3. a kind of expression cassette, which is characterized in that the expression cassette contains codon vegetalization transformation of any of claims 1 or 2 Plant Nme2Cas9 gene.

4. a kind of expression vector, which is characterized in that the expression vector is inserted with codon plant of any of claims 1 or 2 Change the Plant Nme2Cas9 gene or expression cassette as claimed in claim 3 of transformation.

5. expression vector according to claim 4, wherein the carrier be pHUN600, PUC57-AMP, pHUN400 or pHUN900。

6. a kind of targeting vector, which is characterized in that the targeting vector is inserted with codon vegetalization of any of claims 1 or 2 The Plant Nme2Cas9 gene or expression cassette as claimed in claim 3 and target site sequence of transformation.

7. a kind of transgenic cell, which is characterized in that the transgenic cell be transferred to have the right to require 1 or 2 described in codon The Plant Nme2Cas9 gene of vegetalization transformation, expression cassette as claimed in claim 3, expression described in claim 4 or 5 carry Body or targeting vector as claimed in claim 6.
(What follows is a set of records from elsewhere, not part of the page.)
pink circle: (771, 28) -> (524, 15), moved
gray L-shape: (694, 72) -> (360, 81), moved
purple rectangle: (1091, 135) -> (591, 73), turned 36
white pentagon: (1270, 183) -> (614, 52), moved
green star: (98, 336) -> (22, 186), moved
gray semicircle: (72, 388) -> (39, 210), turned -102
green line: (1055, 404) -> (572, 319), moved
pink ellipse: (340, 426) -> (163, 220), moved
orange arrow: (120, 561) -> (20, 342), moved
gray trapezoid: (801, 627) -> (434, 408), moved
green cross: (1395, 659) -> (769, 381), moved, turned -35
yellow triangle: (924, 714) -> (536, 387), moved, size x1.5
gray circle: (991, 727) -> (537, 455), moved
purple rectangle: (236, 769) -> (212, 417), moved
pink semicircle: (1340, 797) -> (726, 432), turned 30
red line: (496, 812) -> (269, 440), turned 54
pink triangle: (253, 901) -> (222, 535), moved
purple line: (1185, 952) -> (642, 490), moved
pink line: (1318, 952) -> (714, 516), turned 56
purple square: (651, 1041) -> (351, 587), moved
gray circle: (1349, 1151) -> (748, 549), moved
8. the Plant Nme2Cas9 gene of codon vegetalization of any of claims 1 or 2 transformation, as claimed in claim 3 Expression cassette, expression vector described in claim 4 or 5, targeting vector as claimed in claim 6 or as claimed in claim 7 turn Application of the gene cell in Plant Genome editor, wherein the Plant Genome editor includes carrying out to Plant Genome Shearing, obtains genetically modified plants containing mutation sites or plant part.

9. application according to claim 8, wherein the plant is monocotyledon, preferably rice, more preferably round-grained rice Rice, further preferably japonica rice OryzasativaLcv.Nipponbare.
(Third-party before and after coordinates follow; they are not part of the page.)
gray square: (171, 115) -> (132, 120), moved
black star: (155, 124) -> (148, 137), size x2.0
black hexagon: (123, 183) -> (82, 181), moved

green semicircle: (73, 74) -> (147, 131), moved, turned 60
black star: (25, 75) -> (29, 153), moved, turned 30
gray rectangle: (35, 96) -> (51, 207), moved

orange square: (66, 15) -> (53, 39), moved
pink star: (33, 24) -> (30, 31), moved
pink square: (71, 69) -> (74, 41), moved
10. a kind of method for obtaining transgenic paddy rice or rice containing mutation sites part, which is characterized in that this method packet It includes:

(1) targeting vector as claimed in claim 6 is converted into Agrobacterium tumefaciems, obtains the transgenic cell of Agrobacterium tumefaciems；

(2) EMBRYO IN RICE is induced on callus inducing medium, to obtain secondary callus；

(3) transgenic cell of the Agrobacterium tumefaciems is contacted and is infected with the secondary callus, after infecting Secondary callus co-cultured in Agrobacterium tumefaciems culture medium, with the secondary callus after being co-cultured；

(4) the secondary callus is successively screened, seedling and rooting treatment.